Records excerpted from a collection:

Content starts

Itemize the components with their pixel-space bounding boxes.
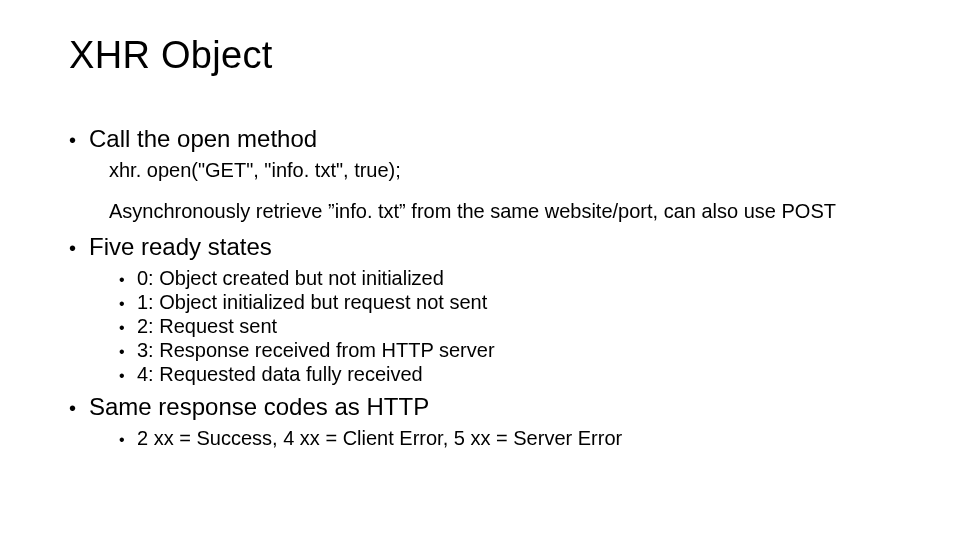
bullet-icon: • xyxy=(69,397,89,420)
bullet-icon: • xyxy=(119,319,137,337)
sub-bullet-item: • 0: Object created but not initialized xyxy=(119,267,891,290)
bullet-icon: • xyxy=(119,367,137,385)
bullet-item-ready-states: • Five ready states xyxy=(69,233,891,261)
sub-bullet-item: • 4: Requested data fully received xyxy=(119,363,891,386)
bullet-icon: • xyxy=(119,343,137,361)
bullet-icon: • xyxy=(119,431,137,449)
bullet-label: Same response codes as HTTP xyxy=(89,393,429,421)
bullet-item-open-method: • Call the open method xyxy=(69,125,891,153)
sub-bullet-label: 2 xx = Success, 4 xx = Client Error, 5 x… xyxy=(137,427,622,450)
sub-bullet-label: 3: Response received from HTTP server xyxy=(137,339,495,362)
sub-bullet-item: • 1: Object initialized but request not … xyxy=(119,291,891,314)
bullet-item-response-codes: • Same response codes as HTTP xyxy=(69,393,891,421)
sub-bullet-item: • 2 xx = Success, 4 xx = Client Error, 5… xyxy=(119,427,891,450)
sub-bullet-label: 1: Object initialized but request not se… xyxy=(137,291,487,314)
note-line: Asynchronously retrieve ”info. txt” from… xyxy=(109,200,891,223)
sub-bullet-item: • 2: Request sent xyxy=(119,315,891,338)
bullet-icon: • xyxy=(119,295,137,313)
bullet-icon: • xyxy=(69,129,89,152)
sub-bullet-label: 0: Object created but not initialized xyxy=(137,267,444,290)
sub-bullet-label: 2: Request sent xyxy=(137,315,277,338)
bullet-label: Call the open method xyxy=(89,125,317,153)
bullet-icon: • xyxy=(119,271,137,289)
sub-bullet-label: 4: Requested data fully received xyxy=(137,363,423,386)
code-line: xhr. open("GET", "info. txt", true); xyxy=(109,159,891,182)
slide-title: XHR Object xyxy=(69,34,891,77)
bullet-label: Five ready states xyxy=(89,233,272,261)
bullet-icon: • xyxy=(69,237,89,260)
sub-bullet-item: • 3: Response received from HTTP server xyxy=(119,339,891,362)
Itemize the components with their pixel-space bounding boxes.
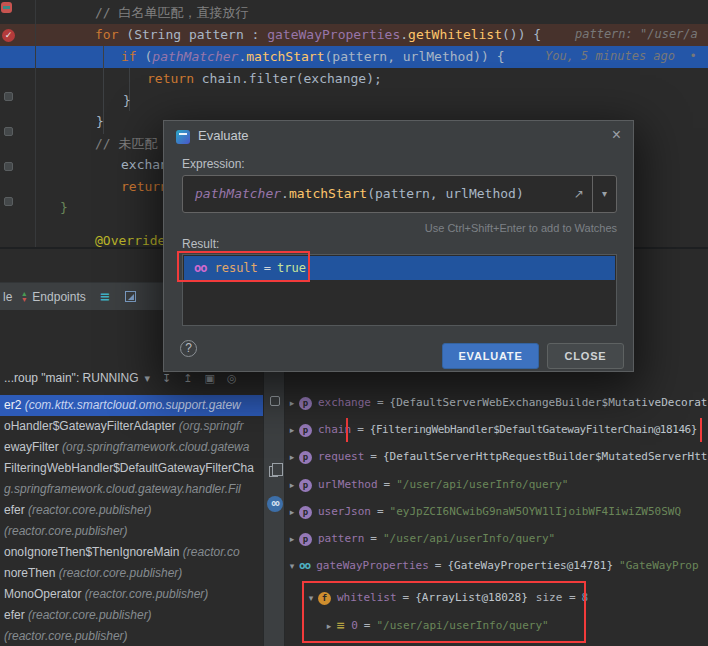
annotation-token: @Override	[95, 233, 165, 248]
keyword-token: if	[121, 49, 137, 64]
equals-sign: =	[364, 614, 371, 638]
copy-value-icon[interactable]	[269, 466, 278, 477]
variable-row-request[interactable]: ▸ p request = {DefaultServerHttpRequestB…	[285, 445, 708, 469]
evaluate-button[interactable]: EVALUATE	[442, 343, 539, 369]
result-row[interactable]: oo result = true	[184, 256, 615, 280]
chevron-right-icon[interactable]: ▸	[285, 445, 299, 469]
parameter-icon: p	[299, 479, 312, 492]
frame-package: g.springframework.cloud.gateway.handler.…	[4, 482, 241, 496]
parameter-icon: p	[299, 533, 312, 546]
result-area: oo result = true	[182, 254, 617, 326]
chevron-right-icon[interactable]: ▸	[322, 614, 336, 638]
close-icon[interactable]: ×	[612, 126, 621, 144]
gutter-mark-icon[interactable]	[4, 127, 13, 136]
stack-frame[interactable]: oHandler$GatewayFilterAdapter (org.sprin…	[0, 416, 263, 437]
equals-sign: =	[264, 256, 271, 280]
equals-sign: =	[357, 418, 364, 442]
equals-sign: =	[403, 586, 410, 610]
layout-icon[interactable]	[125, 291, 136, 302]
view-breakpoints-icon[interactable]: ▣	[205, 372, 215, 385]
tab-console-partial[interactable]: le	[3, 290, 12, 304]
hamburger-menu-icon[interactable]: ≡	[100, 290, 111, 303]
variable-row-whitelist[interactable]: ▾ f whitelist = {ArrayList@18028} size =…	[285, 586, 708, 610]
watch-icon: oo	[299, 554, 310, 578]
variable-row-exchange[interactable]: ▸ p exchange = {DefaultServerWebExchange…	[285, 391, 708, 415]
chevron-right-icon[interactable]: ▸	[285, 391, 299, 415]
variable-value-string: "/user/api/userInfo/query"	[396, 473, 568, 497]
expression-input[interactable]: pathMatcher.matchStart(pattern, urlMetho…	[182, 175, 617, 213]
stack-frame[interactable]: MonoOperator (reactor.core.publisher)	[0, 584, 263, 605]
stack-frame[interactable]: g.springframework.cloud.gateway.handler.…	[0, 479, 263, 500]
stack-frame[interactable]: noreThen (reactor.core.publisher)	[0, 563, 263, 584]
chevron-right-icon[interactable]: ▸	[285, 473, 299, 497]
variable-row-urlMethod[interactable]: ▸ p urlMethod = "/user/api/userInfo/quer…	[285, 473, 708, 497]
code-line-if: if (pathMatcher.matchStart(pattern, urlM…	[121, 46, 505, 67]
method-token: matchStart	[289, 186, 367, 201]
method-token: getWhitelist	[408, 27, 502, 42]
thread-dropdown-icon[interactable]: ▾	[145, 372, 151, 385]
expression-label: Expression:	[182, 157, 245, 171]
equals-sign: =	[435, 554, 442, 578]
dialog-title: Evaluate	[198, 128, 249, 143]
field-icon: f	[318, 592, 331, 605]
dropdown-arrow-icon[interactable]: ▾	[592, 176, 616, 212]
variable-row-pattern[interactable]: ▸ p pattern = "/user/api/userInfo/query"	[285, 527, 708, 551]
frame-class: ewayFilter	[4, 440, 62, 454]
chevron-down-icon[interactable]: ▾	[304, 586, 318, 610]
frame-package: (reactor.core.publisher)	[4, 524, 128, 538]
size-label: size =	[536, 586, 576, 610]
chevron-right-icon[interactable]: ▸	[285, 418, 299, 442]
help-icon[interactable]: ?	[180, 340, 197, 357]
field-token: pathMatcher	[152, 49, 238, 64]
variable-name: gateWayProperties	[316, 554, 429, 578]
frame-class: onoIgnoreThen$ThenIgnoreMain	[4, 545, 183, 559]
frame-class: FilteringWebHandler$DefaultGatewayFilter…	[4, 461, 254, 475]
step-out-icon[interactable]: ↥	[183, 372, 192, 385]
frame-package: (reactor.core.publisher)	[4, 629, 128, 643]
stack-frame[interactable]: (reactor.core.publisher)	[0, 521, 263, 542]
stack-frame[interactable]: ewayFilter (org.springframework.cloud.ga…	[0, 437, 263, 458]
variable-row-chain[interactable]: ▸ p chain ={FilteringWebHandler$DefaultG…	[285, 418, 708, 442]
code-token: chain.filter(exchange);	[194, 71, 382, 86]
stack-frame[interactable]: efer (reactor.core.publisher)	[0, 605, 263, 626]
frame-package: (reactor.core.publisher)	[59, 566, 183, 580]
variable-value: {DefaultServerHttpRequestBuilder$Mutated…	[383, 445, 708, 469]
stack-frame[interactable]: onoIgnoreThen$ThenIgnoreMain (reactor.co	[0, 542, 263, 563]
evaluate-dialog-icon	[176, 130, 190, 144]
code-line-brace: }	[123, 90, 131, 111]
code-line-for: for (String pattern : gateWayProperties.…	[95, 24, 541, 45]
frame-class: noreThen	[4, 566, 59, 580]
field-token: gateWayProperties	[267, 27, 400, 42]
keyword-token: return	[147, 71, 194, 86]
tab-endpoints[interactable]: Endpoints	[32, 290, 85, 304]
step-into-icon[interactable]: ↧	[162, 372, 171, 385]
close-button[interactable]: CLOSE	[547, 343, 624, 369]
gutter-mark-icon[interactable]	[4, 162, 13, 171]
chevron-down-icon[interactable]: ▾	[285, 554, 299, 578]
variable-name: request	[318, 445, 364, 469]
restore-layout-icon[interactable]	[270, 396, 280, 406]
stack-frame[interactable]: (reactor.core.publisher)	[0, 626, 263, 646]
expand-icon[interactable]: ↗	[574, 176, 584, 212]
gutter-mark-icon[interactable]	[4, 92, 13, 101]
variable-row-gateWayProperties[interactable]: ▾ oo gateWayProperties = {GateWayPropert…	[285, 554, 708, 578]
watches-badge-icon[interactable]: oo	[267, 496, 283, 512]
chevron-right-icon[interactable]: ▸	[285, 527, 299, 551]
code-token: (pattern, urlMethod)) {	[325, 49, 505, 64]
stack-frame[interactable]: FilteringWebHandler$DefaultGatewayFilter…	[0, 458, 263, 479]
chevron-right-icon[interactable]: ▸	[285, 500, 299, 524]
variable-value-string: "GateWayProp	[619, 554, 698, 578]
breakpoint-icon[interactable]: ✓	[2, 29, 15, 42]
stack-frame[interactable]: er2 (com.kttx.smartcloud.omo.support.gat…	[0, 395, 263, 416]
frame-package: (reactor.core.publisher)	[85, 587, 209, 601]
variable-row-userJson[interactable]: ▸ p userJson = "eyJpZCI6NCwibG9naW5OYW1l…	[285, 500, 708, 524]
equals-sign: =	[377, 391, 384, 415]
variable-row-item0[interactable]: ▸ ≡ 0 = "/user/api/userInfo/query"	[285, 614, 708, 638]
equals-sign: =	[370, 527, 377, 551]
mute-breakpoints-icon[interactable]: ◎	[227, 372, 237, 385]
keyword-token: for	[95, 27, 118, 42]
code-line-return: return chain.filter(exchange);	[147, 68, 382, 89]
gutter-mark-icon[interactable]	[4, 197, 13, 206]
variable-value: {FilteringWebHandler$DefaultGatewayFilte…	[370, 418, 697, 442]
stack-frame[interactable]: efer (reactor.core.publisher)	[0, 500, 263, 521]
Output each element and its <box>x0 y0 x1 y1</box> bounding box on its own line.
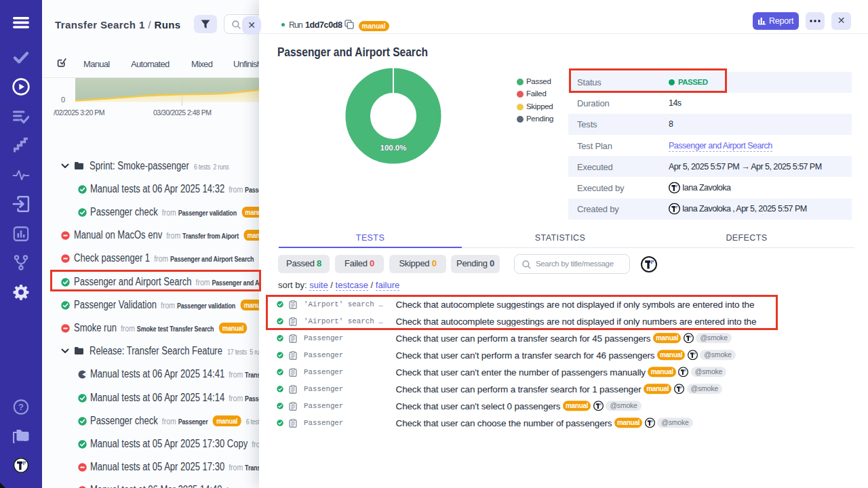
svg-text:100.0%: 100.0% <box>380 144 406 152</box>
svg-text:?: ? <box>18 402 24 412</box>
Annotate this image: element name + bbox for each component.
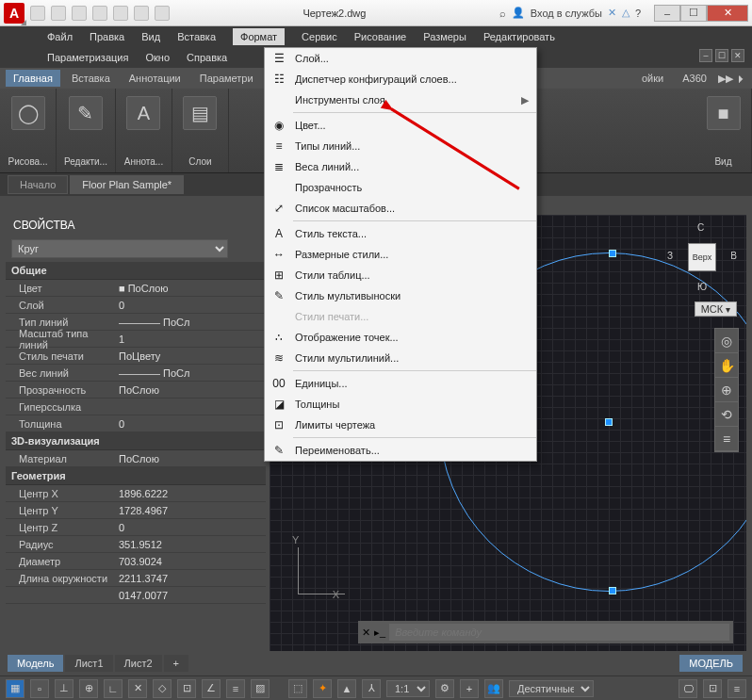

Content ends

• ACTIVITY: Return every line in the records that includes the string "initialized".

• TASK OUTPUT:
sub-bullet-item: • 0: Object created but not initialized xyxy=(119,267,891,290)
sub-bullet-item: • 1: Object initialized but request not … xyxy=(119,291,891,314)
sub-bullet-label: 1: Object initialized but request not se… xyxy=(137,291,487,314)
sub-bullet-label: 0: Object created but not initialized xyxy=(137,267,444,290)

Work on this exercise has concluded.